DATASET EXCERPTS:
☆ ☆ ☆
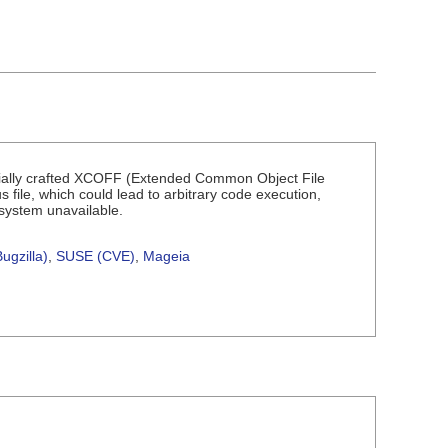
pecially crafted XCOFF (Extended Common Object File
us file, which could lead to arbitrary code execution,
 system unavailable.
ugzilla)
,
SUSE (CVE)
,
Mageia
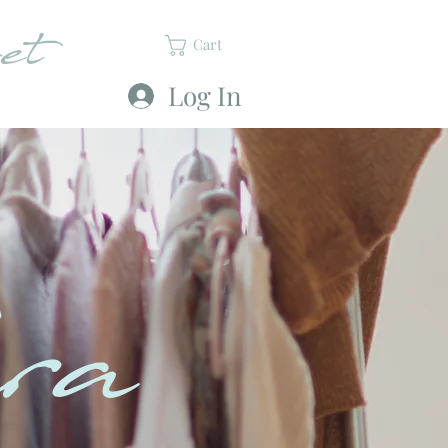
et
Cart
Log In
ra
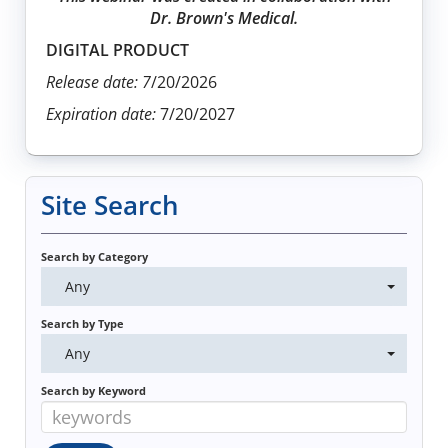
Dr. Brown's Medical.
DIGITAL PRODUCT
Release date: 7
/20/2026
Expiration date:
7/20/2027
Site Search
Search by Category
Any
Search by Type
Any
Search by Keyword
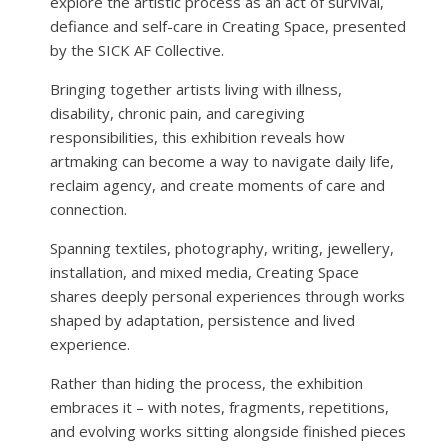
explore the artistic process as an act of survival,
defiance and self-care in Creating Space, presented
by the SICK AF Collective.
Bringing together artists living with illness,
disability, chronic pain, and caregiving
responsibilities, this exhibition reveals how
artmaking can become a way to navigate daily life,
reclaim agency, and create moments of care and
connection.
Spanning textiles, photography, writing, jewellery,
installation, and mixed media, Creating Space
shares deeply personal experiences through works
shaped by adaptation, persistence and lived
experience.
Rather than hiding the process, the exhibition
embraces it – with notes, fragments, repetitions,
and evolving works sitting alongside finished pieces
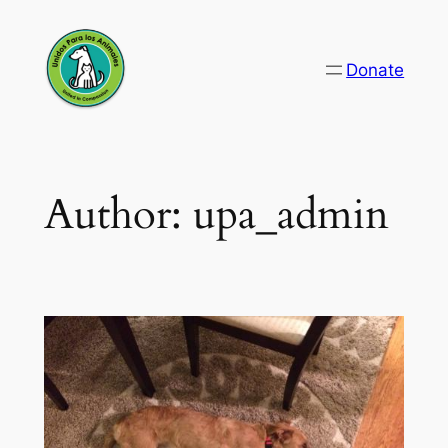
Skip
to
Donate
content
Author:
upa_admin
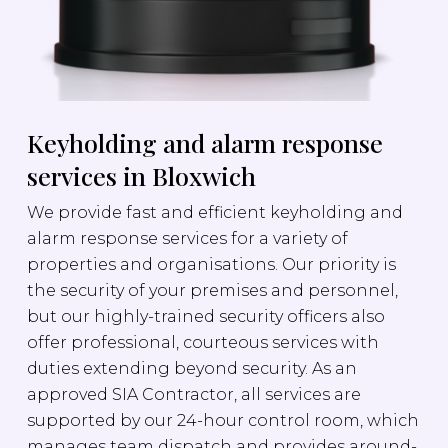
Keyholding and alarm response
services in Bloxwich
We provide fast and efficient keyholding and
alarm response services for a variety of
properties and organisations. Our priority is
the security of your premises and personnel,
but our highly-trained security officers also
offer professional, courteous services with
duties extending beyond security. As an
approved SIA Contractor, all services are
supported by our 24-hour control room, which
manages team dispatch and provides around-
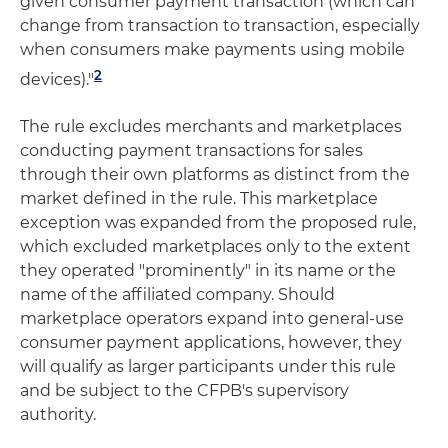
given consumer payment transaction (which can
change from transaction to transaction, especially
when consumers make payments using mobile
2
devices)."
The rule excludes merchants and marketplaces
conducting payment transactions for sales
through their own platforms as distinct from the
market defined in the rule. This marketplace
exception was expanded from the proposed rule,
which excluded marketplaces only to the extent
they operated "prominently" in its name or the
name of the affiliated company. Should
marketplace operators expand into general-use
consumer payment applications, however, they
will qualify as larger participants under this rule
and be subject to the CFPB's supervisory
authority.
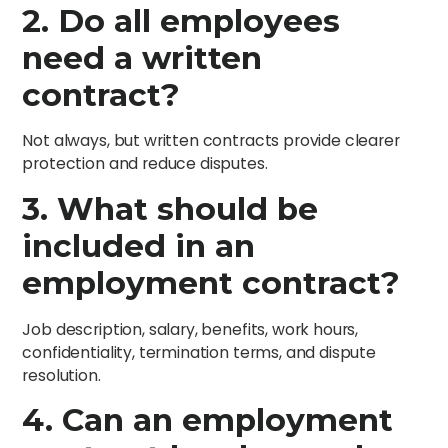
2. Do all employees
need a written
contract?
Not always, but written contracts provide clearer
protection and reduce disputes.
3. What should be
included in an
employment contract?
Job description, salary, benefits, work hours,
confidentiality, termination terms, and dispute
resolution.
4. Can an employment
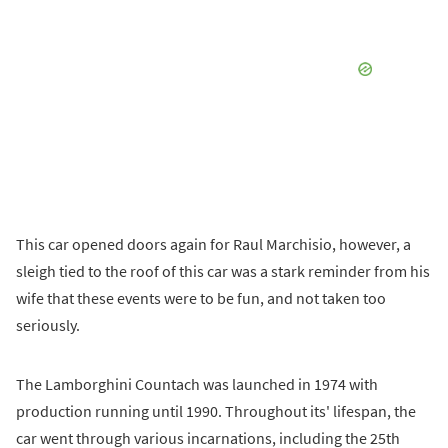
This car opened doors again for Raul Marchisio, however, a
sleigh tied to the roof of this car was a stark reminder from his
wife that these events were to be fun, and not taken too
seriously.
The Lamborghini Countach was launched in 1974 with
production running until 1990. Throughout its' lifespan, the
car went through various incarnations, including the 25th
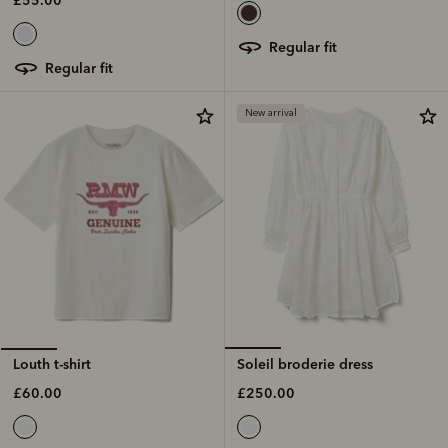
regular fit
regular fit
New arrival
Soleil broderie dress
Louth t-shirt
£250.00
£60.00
☆ ☆ ☆
ASSIGNMENT: All lines of the records above with the word "process" in them are to be copied.

WRITTEN SOLUTION:
explore the artistic process as an act of survival,
Rather than hiding the process, the exhibition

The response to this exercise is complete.